Technology will make business scaling easier and more efficient while lowering costs, as it tends to remove the need for human intervention to deliver immediately.  Some things you can do include: 
 

  • Use software for invoicing, sending receipts, tracking delivery, customer queries or complaints, FAQs, and inventory management. Clear the decks of any distractions or unnecessary tasks.
  • Integrate processes, so you have one primary way of tracking what's going on. List all the software, physical inventory, job costs or ordering procedures you currently run and find a way to cut down the clutter.
  • Automate your sales funnel (prospecting, qualified leads, closing and delivery). CRM software solutions make this easier, such as HubSpot and Zendesk. You'll most probably want to automate qualified leads, tracking, selling, and a robust system to manage sales orders.
  • Look at your manufacturing, HR, shipping and other tech systems, including networks and hardware such as servers, computers, and communication equipment. 

Step 3. Staff up or outsource
 

Technology gives you leverage, but you'll still need sales, post-purchase service, and support to accommodate growth. Identify your industry benchmarks to determine a rule of thumb for how many customers one service rep can handle. Sometimes the answer is to outsource or look to partners to help meet demand rather than hire internally (depending on what you're doing).
 

A good example is dropshipping, where companies can sell an item online but don't hold the item in stock, as the wholesaler ships directly to the customer. It's one way of scaling online businesses (like Amazon and Trade Me do) without needing to focus on storage solutions.
 

If vital skills are missing amongst your staff, look at upskilling through training or hiring someone with the knowledge, ability and experience you need. With scalable business growth comes the need for advanced skills such as dealing with data, delivery and supervising complex computer-based operations.

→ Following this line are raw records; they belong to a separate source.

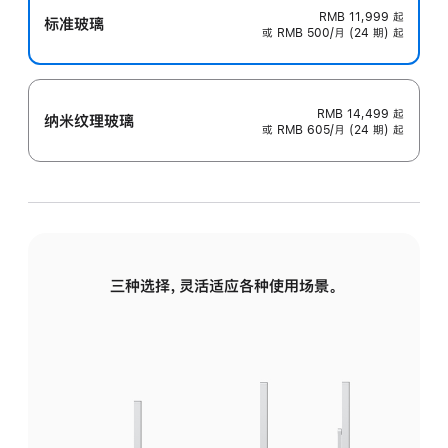
RMB 11,999
起
标准玻璃
或 RMB 500/月 (24 期) 起
RMB 14,499
起
纳米纹理玻璃
或 RMB 605/月 (24 期) 起
三种选择，灵活适应各种使用场景。
标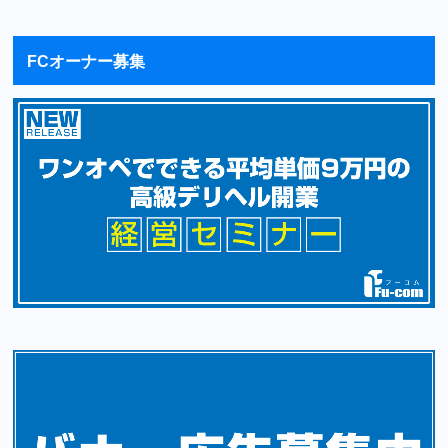
FCオーナー募集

Step 4. Measure everything
 

Scaling a business often requires instant data to know when to change what you're doing fast, especially if the business gets the speed wobbles. For example, software companies use monthly recurring revenue (the number of sales from subscriptions each month). Then, decide what key performance indicators you want to monitor, such as online queries, leads in your pipeline, conversion metrics, or margins. You could also measure the growth rate of revenue or customer base month to month.
 

In addition to these standard measurements, you may have sector-specific metrics you want to track.

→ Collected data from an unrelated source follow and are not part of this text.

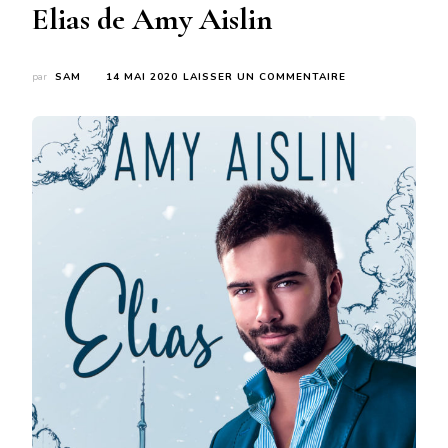
Elias de Amy Aislin
SUR
par
SAM
14 MAI 2020
LAISSER UN COMMENTAIRE
ELIAS
DE
AMY
AISLIN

Step 5. You have enough capital or resources
 

The last step is to be confident you have enough capital to fund your rapidly growing company or have the internal capability and capacity to deliver. Many companies become stuck when their sales volume increases ten-fold. Before you begin scaling, calculate cash flow scenarios predicting different levels of growth to identify what strategy you should implement for success.

Summary
 

Scaling your business doesn't come without its risks, but the rewards can be significant. For example, the benefits scalable companies experience include: improved operating efficiency, greater market value, broader brand reach leading to new customer acquisition and more sales, and, of course, more money means businesses can improve their profit margins.
 

Remember that to ‘scale' means increasing all parts of your business to cope with the number of new customers, and it's best if the growth is manageable. Reviewing your internal system and processes to ensure maximum efficiency is crucial, but even more so is making sure you have the resources you need, such as staff, facilities, equipment and capital, to achieve that growth.

Next steps
 

  • Talk to your industry contacts or other business owners to identify how they integrate their software.
  • Find out from similar businesses which CRM software they use to manage leads.
  • Build internal capability through your people or technology.
  • Consider the funding or capital requirements of scaling your business and talk to your banker for advice.